A word of caution, though: you need to be careful what you vent. Frustrated, yes. But making threats or using strong profanity and hate speech will only cause AI to block the prompt altogether.
So, save your tokens. Skip the pleasantries, and focus on clarity - that’s what actually drives a good output. Watch your tone, not out of concern you might hurt its ‘feelings,’ but because hostile language creates noise that works against you. Give it precise, well-structured instructions and it will summarize the densest of documents in plain language, and flag your mistakes without making you feel bad about them. You’ll be amazed by the output - every single time.
“But, Kariema, I still feel the need to say all those nice words.”
Let’s just say that for some, the line blurs when it comes to dealing with AI. Being polite has reasons beyond the personal or societal.
Anthropomorphism … Well, that’s another story for another day.
I think I disagree. There was a trend going around where people asked chatGPT to draw a depiction of how they treated it; it would pretty clearly break into generating either a "pampered happy robot" or a "unhappy, overworked, bossed around robot". And this break was basically just based on whether the person exercised politeness or not - at least, if you asked in a context-free window, it would draw pampered-robot if you asked politely and overworked-robot if you asked abruptly.
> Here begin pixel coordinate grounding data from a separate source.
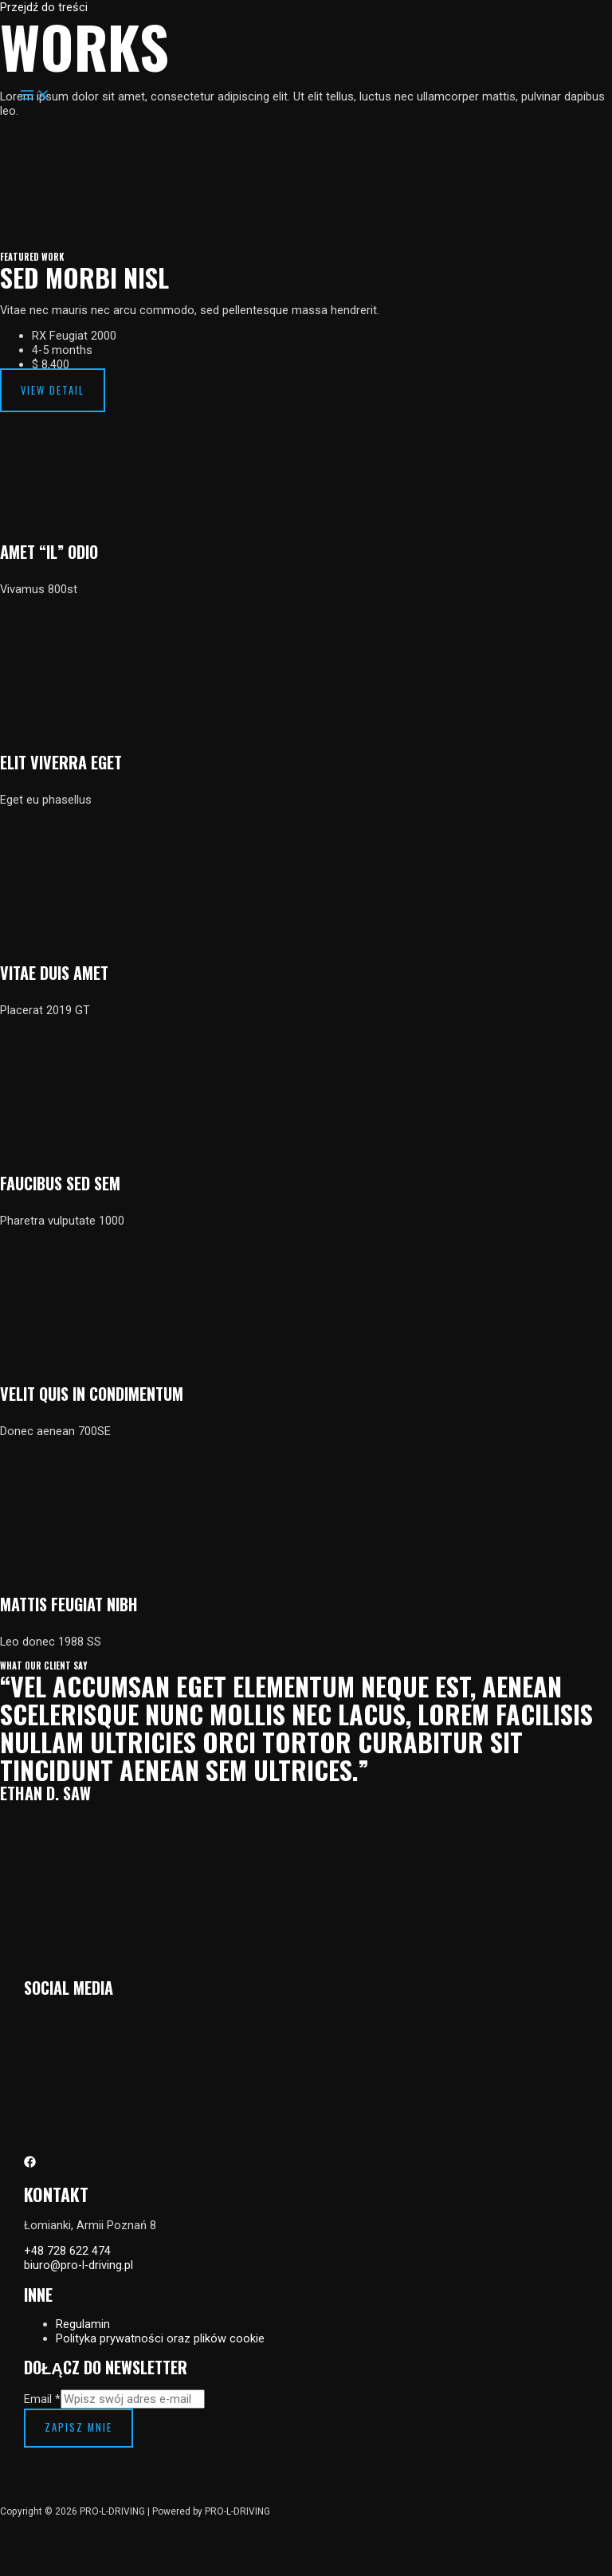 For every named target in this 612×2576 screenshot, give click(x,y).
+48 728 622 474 (67, 2251)
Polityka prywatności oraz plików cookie (160, 2338)
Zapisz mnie (78, 2427)
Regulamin (83, 2324)
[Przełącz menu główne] (35, 95)
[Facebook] (30, 2164)
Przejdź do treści (44, 7)
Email (42, 2399)
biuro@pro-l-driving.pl (78, 2265) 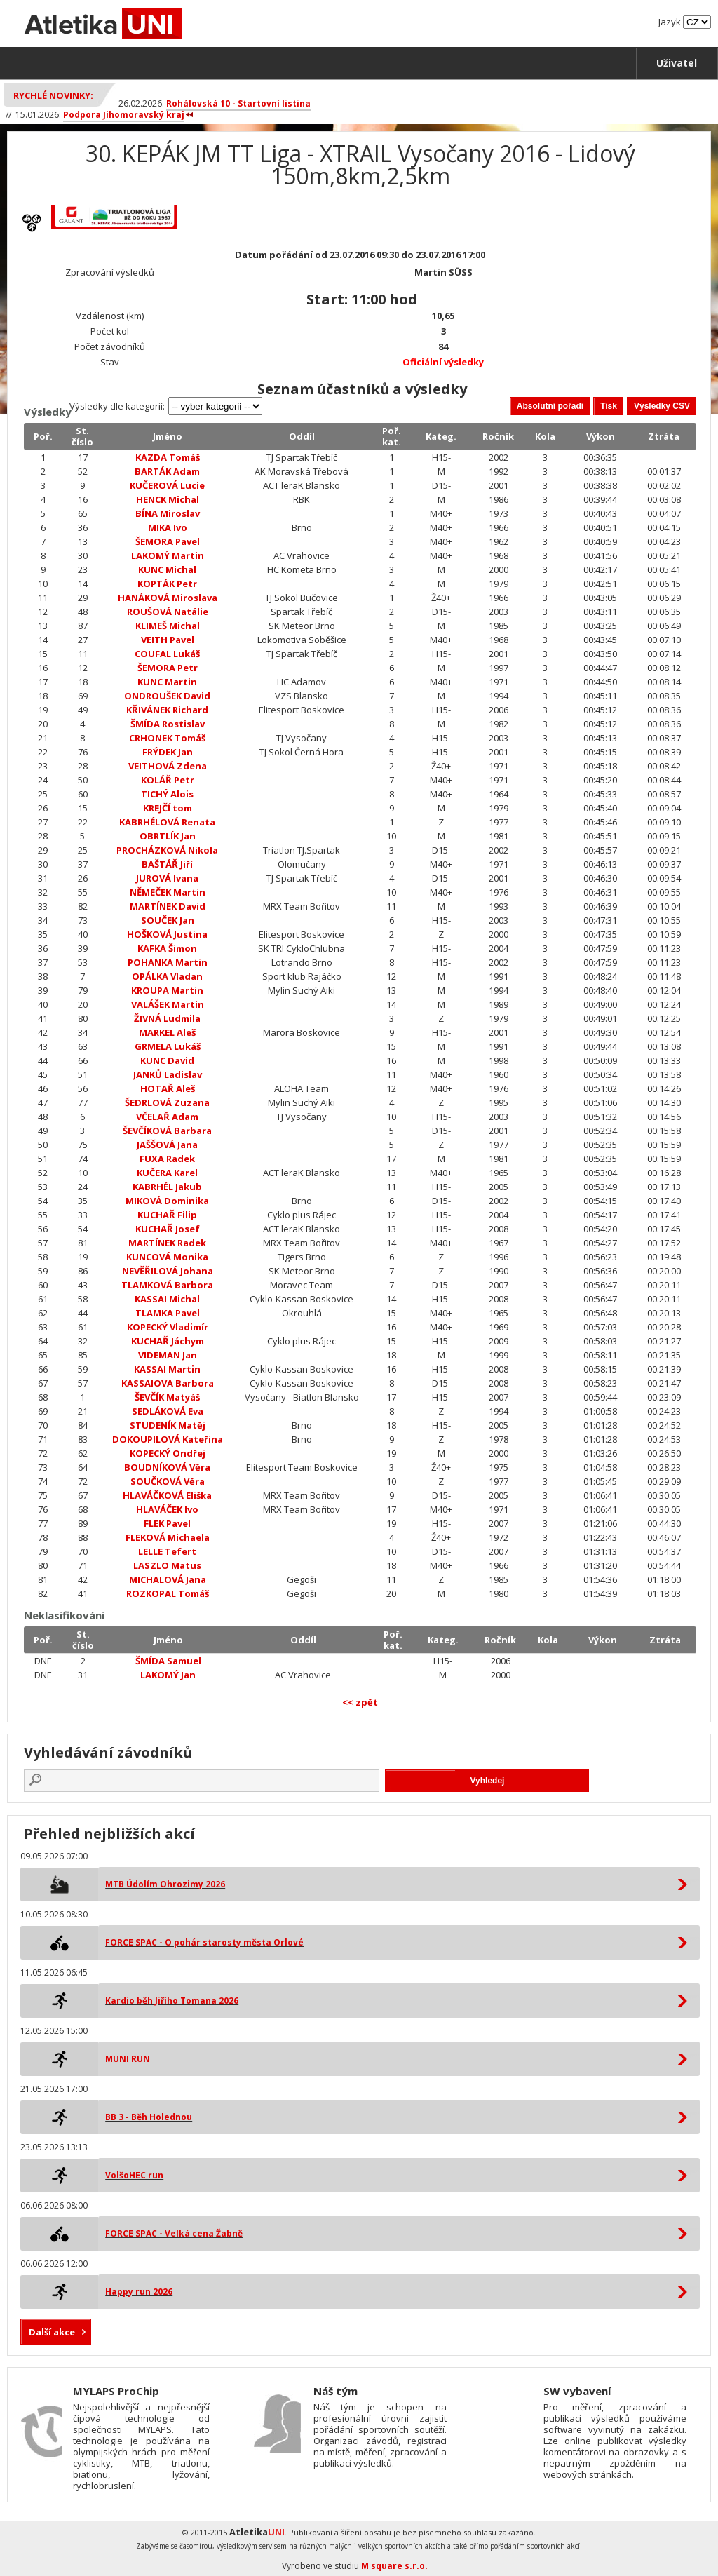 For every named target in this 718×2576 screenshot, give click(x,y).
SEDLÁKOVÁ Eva (167, 1411)
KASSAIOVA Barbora (167, 1383)
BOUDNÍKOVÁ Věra (167, 1467)
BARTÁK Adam (167, 471)
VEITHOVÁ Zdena (167, 766)
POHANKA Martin (168, 962)
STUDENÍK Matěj (167, 1425)
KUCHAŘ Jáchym (167, 1341)
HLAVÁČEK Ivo (167, 1509)
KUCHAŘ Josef (167, 1228)
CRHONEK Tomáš (167, 737)
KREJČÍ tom (167, 808)
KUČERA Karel (167, 1172)
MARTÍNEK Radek (167, 1242)
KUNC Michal (167, 569)
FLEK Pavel (167, 1523)
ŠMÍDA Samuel (168, 1660)
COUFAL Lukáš (167, 653)
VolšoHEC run (134, 2175)
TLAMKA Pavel (167, 1313)
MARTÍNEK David (167, 906)
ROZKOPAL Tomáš (167, 1593)
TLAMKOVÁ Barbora (167, 1285)
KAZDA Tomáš (167, 457)
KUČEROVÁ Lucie (167, 485)
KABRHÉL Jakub (167, 1186)
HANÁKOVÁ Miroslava (167, 597)
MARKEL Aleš (167, 1032)
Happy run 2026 (138, 2292)
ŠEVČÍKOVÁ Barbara (167, 1130)
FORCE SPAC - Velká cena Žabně (174, 2233)
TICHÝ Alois (167, 794)
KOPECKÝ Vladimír (167, 1327)
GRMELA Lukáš (168, 1046)
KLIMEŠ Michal (167, 625)
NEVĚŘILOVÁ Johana (167, 1271)
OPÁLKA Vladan (167, 976)
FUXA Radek (167, 1158)
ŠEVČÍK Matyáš (167, 1397)
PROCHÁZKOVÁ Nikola (167, 850)
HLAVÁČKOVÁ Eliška (167, 1495)
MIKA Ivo (167, 527)
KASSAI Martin (167, 1369)
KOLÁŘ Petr (167, 780)
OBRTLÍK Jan (168, 836)
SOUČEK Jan (167, 920)
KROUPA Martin (167, 990)
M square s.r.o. (394, 2566)
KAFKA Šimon (167, 948)
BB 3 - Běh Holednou (148, 2117)
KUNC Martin (167, 681)
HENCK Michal (167, 499)
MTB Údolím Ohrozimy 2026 (165, 1884)
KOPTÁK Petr (167, 583)
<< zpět (360, 1702)
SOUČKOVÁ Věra (167, 1481)
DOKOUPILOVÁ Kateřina (167, 1439)
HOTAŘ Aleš (167, 1088)
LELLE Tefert (167, 1551)
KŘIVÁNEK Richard (167, 709)
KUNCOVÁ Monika (167, 1256)
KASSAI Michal (167, 1299)
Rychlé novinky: (53, 95)
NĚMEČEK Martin (167, 892)
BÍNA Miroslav (167, 513)
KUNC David (167, 1060)
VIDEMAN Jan (167, 1355)
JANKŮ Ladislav (167, 1074)
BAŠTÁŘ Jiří (167, 864)
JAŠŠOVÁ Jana (167, 1144)
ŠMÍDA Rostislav (167, 723)
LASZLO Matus (167, 1565)
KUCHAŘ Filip (167, 1214)
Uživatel (676, 62)
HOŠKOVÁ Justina (167, 934)
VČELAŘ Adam (167, 1116)
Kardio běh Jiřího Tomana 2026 (171, 2001)
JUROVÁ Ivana (167, 878)
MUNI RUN (127, 2059)
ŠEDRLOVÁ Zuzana (167, 1102)
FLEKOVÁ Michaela (168, 1537)
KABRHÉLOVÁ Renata (167, 822)
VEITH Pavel (167, 639)
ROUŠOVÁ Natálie (167, 611)
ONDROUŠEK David (167, 695)
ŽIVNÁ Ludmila (167, 1018)
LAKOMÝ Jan (168, 1674)
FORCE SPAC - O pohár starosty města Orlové (204, 1942)
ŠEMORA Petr (167, 667)
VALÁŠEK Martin (167, 1004)
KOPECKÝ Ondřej (167, 1453)
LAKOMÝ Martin (167, 555)
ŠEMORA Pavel (167, 541)
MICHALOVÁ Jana (167, 1579)
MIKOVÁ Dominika (167, 1200)
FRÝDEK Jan (167, 752) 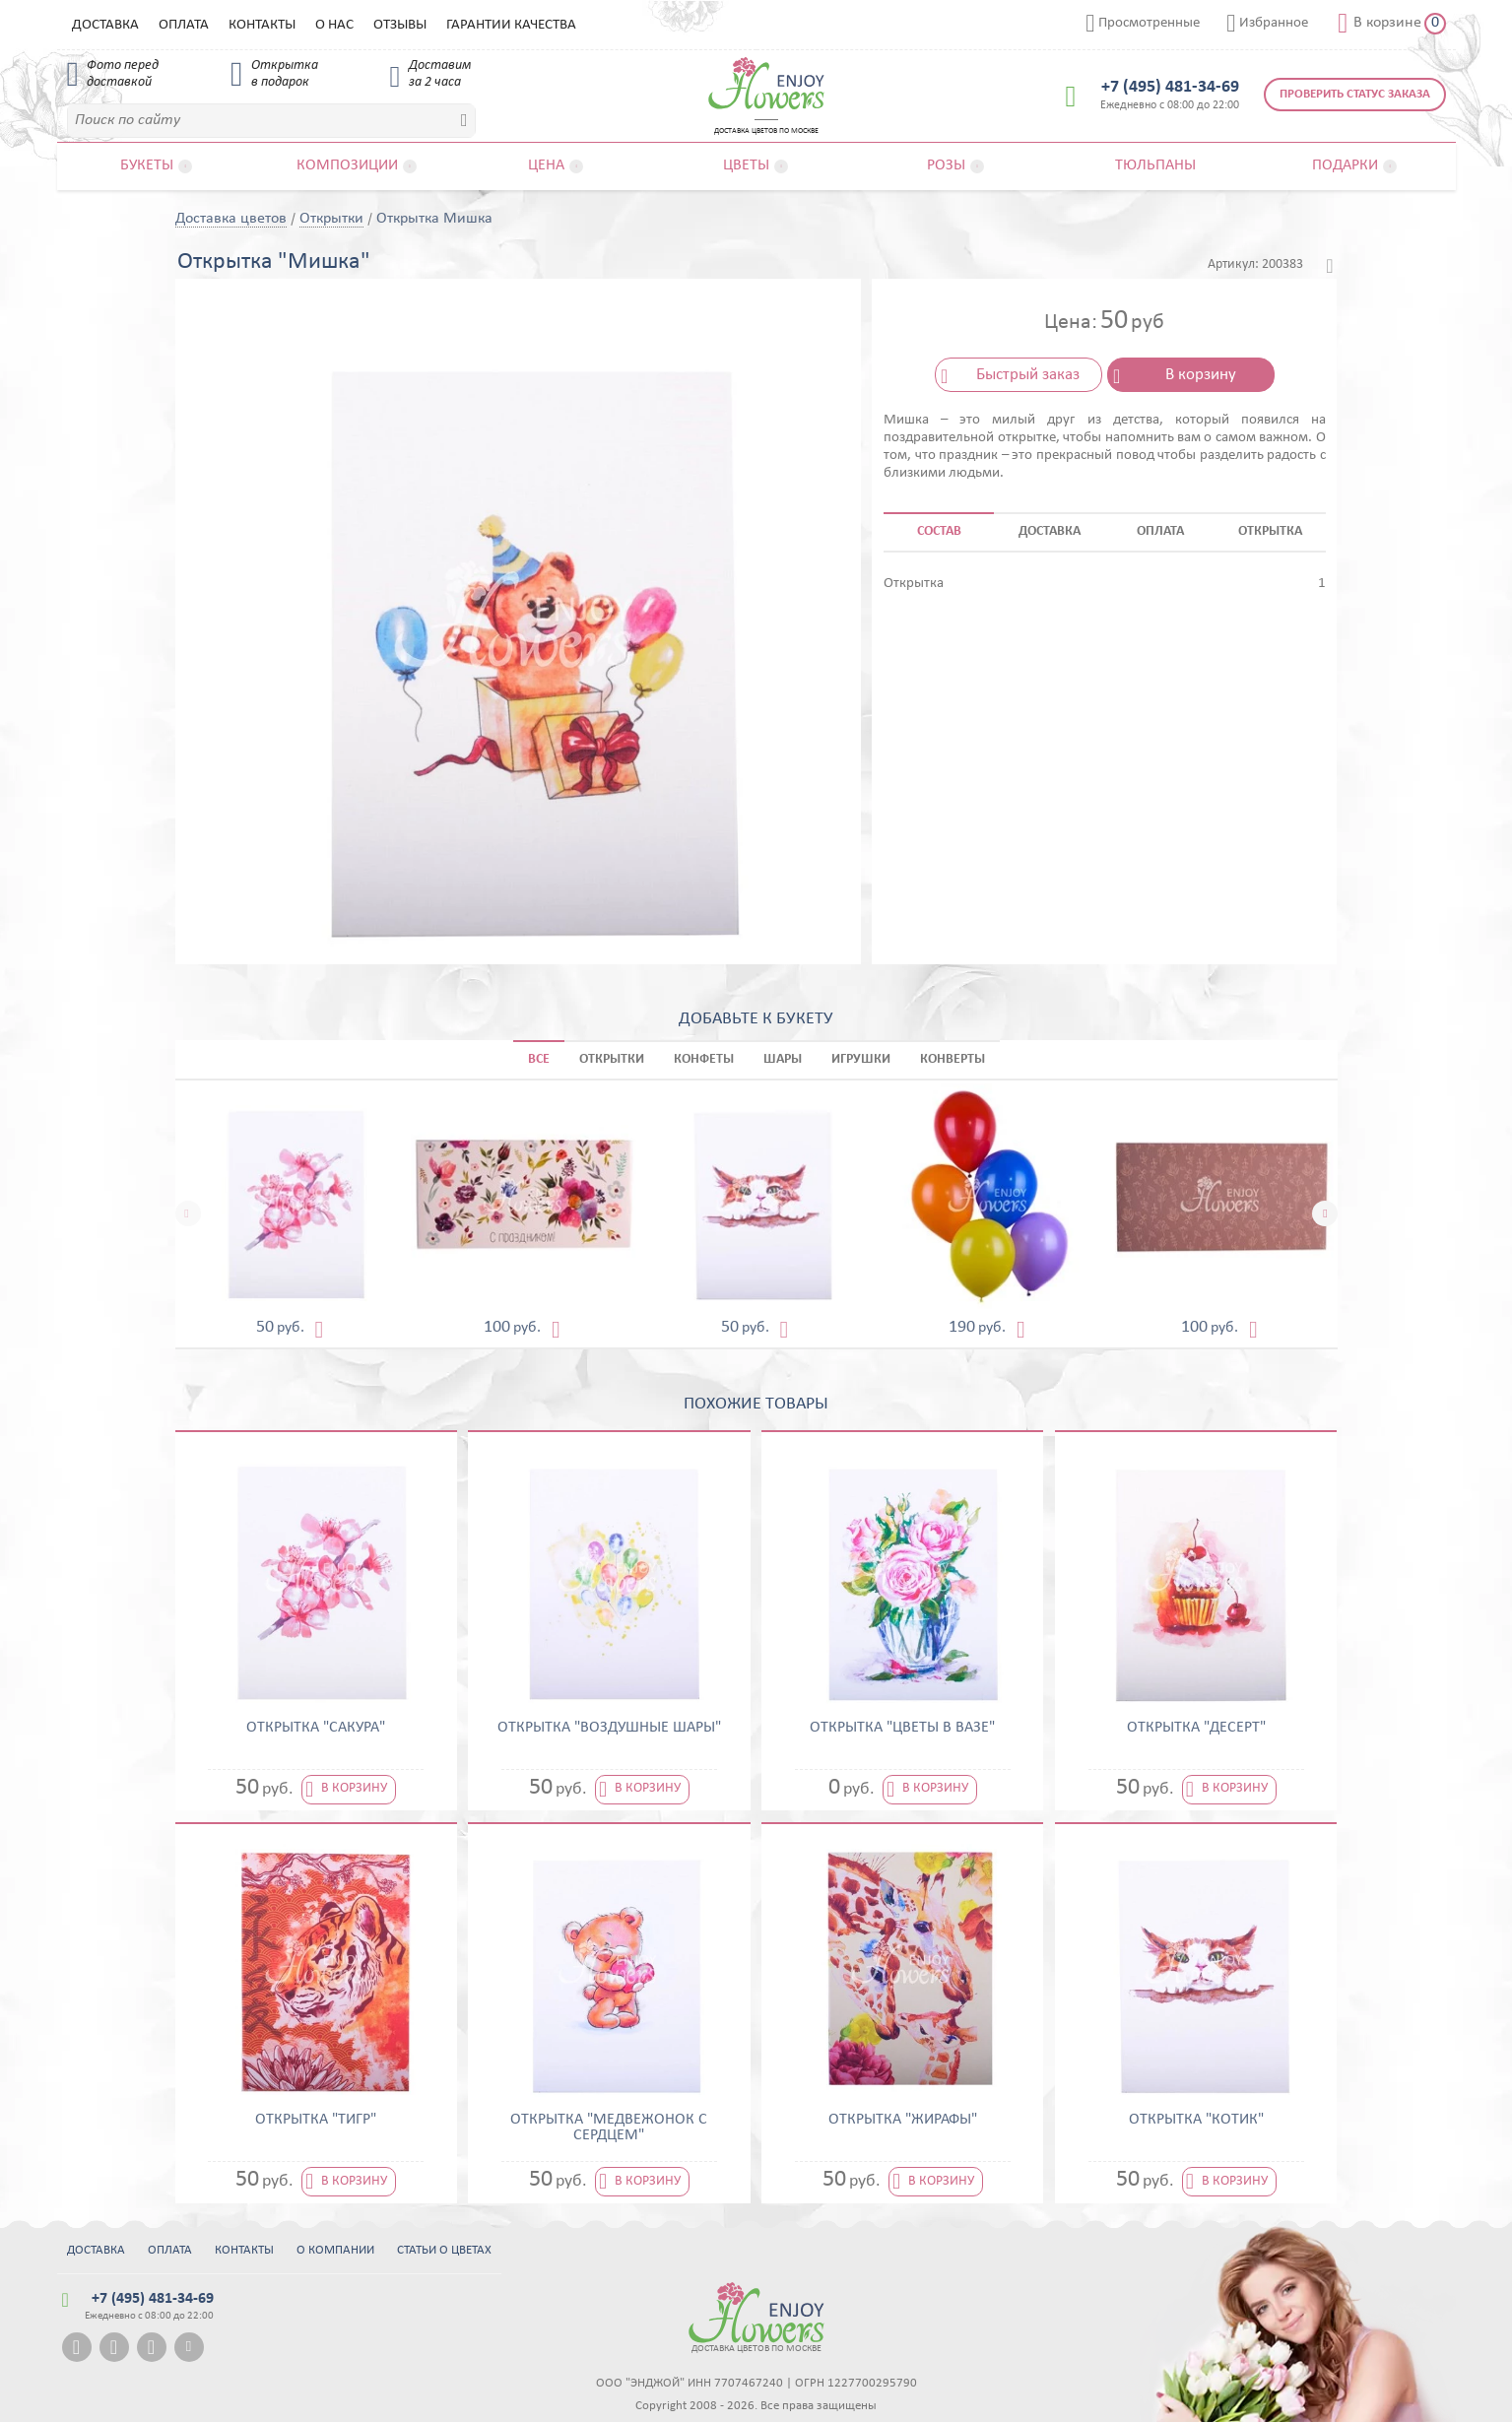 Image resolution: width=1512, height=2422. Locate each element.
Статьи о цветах (444, 2250)
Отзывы (400, 25)
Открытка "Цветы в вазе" (902, 1727)
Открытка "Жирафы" (902, 2119)
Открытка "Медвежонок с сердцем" (608, 2127)
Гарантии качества (511, 25)
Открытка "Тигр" (315, 2119)
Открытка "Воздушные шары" (609, 1727)
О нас (334, 25)
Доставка (105, 25)
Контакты (262, 25)
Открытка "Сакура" (315, 1727)
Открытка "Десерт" (1196, 1727)
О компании (335, 2250)
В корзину (1200, 374)
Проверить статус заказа (1355, 94)
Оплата (184, 25)
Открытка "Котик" (1196, 2119) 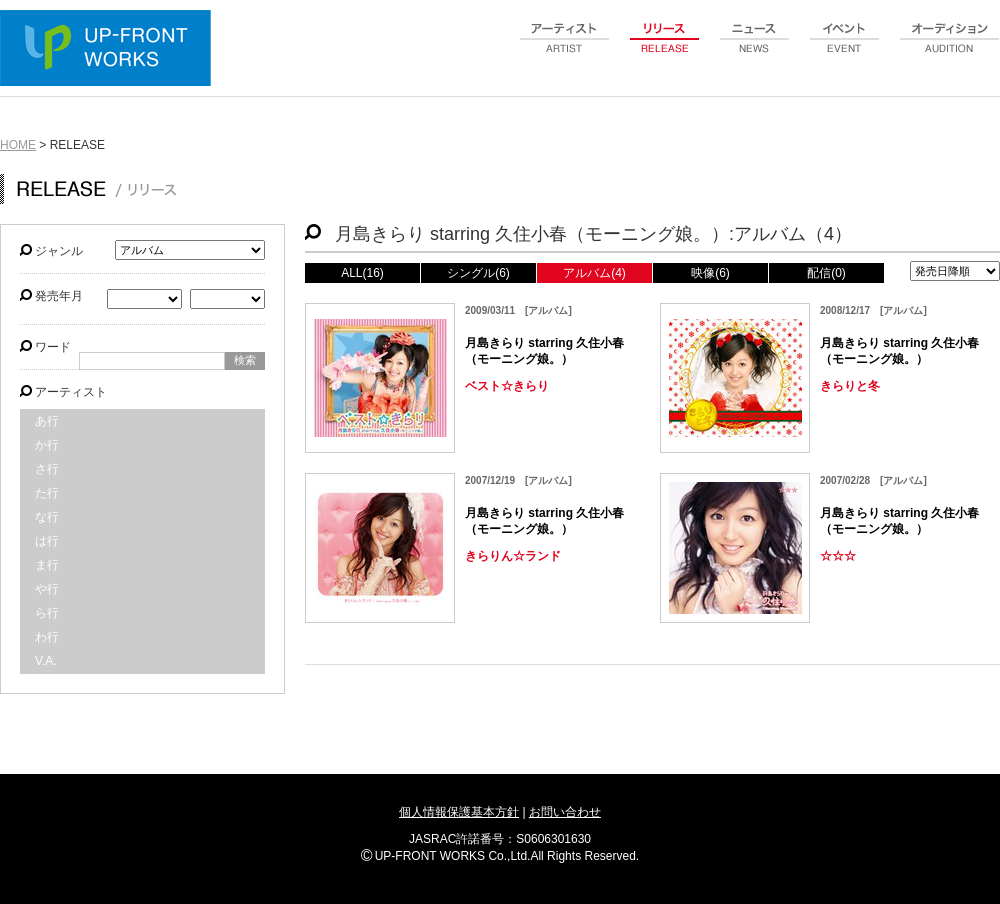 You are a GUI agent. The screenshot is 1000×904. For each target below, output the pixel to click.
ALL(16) (362, 273)
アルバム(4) (594, 273)
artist (565, 49)
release (665, 49)
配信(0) (826, 273)
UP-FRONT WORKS (110, 50)
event (845, 49)
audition (950, 49)
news (755, 49)
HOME (18, 145)
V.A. (46, 661)
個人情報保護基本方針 (459, 812)
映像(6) (710, 273)
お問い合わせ (565, 812)
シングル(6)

This no longer replicates - I tried it just now with context off and it generated the "pampered robot" for both the polite and abrupt requests. And I don't know how applicable the image generation is to the chat model's views. But it seems to me that if the model is modelling a persona in response to how it is trained, it may model "happy employee" when the person is saying please and thank you and "unhappy employee who needs to keep their boss happy" when the person is not doing so, even if its actual output may be near-identical.
That's an interesting perspective. However, the internal persona the model adopts is a different area from the one I was exploring. My focus was whether pleasantries affect output quality and how to elevate prompts to be more efficient, all while preserving tokens.
That said, what happens inside is worth exploring separately. Do you have an article to suggest?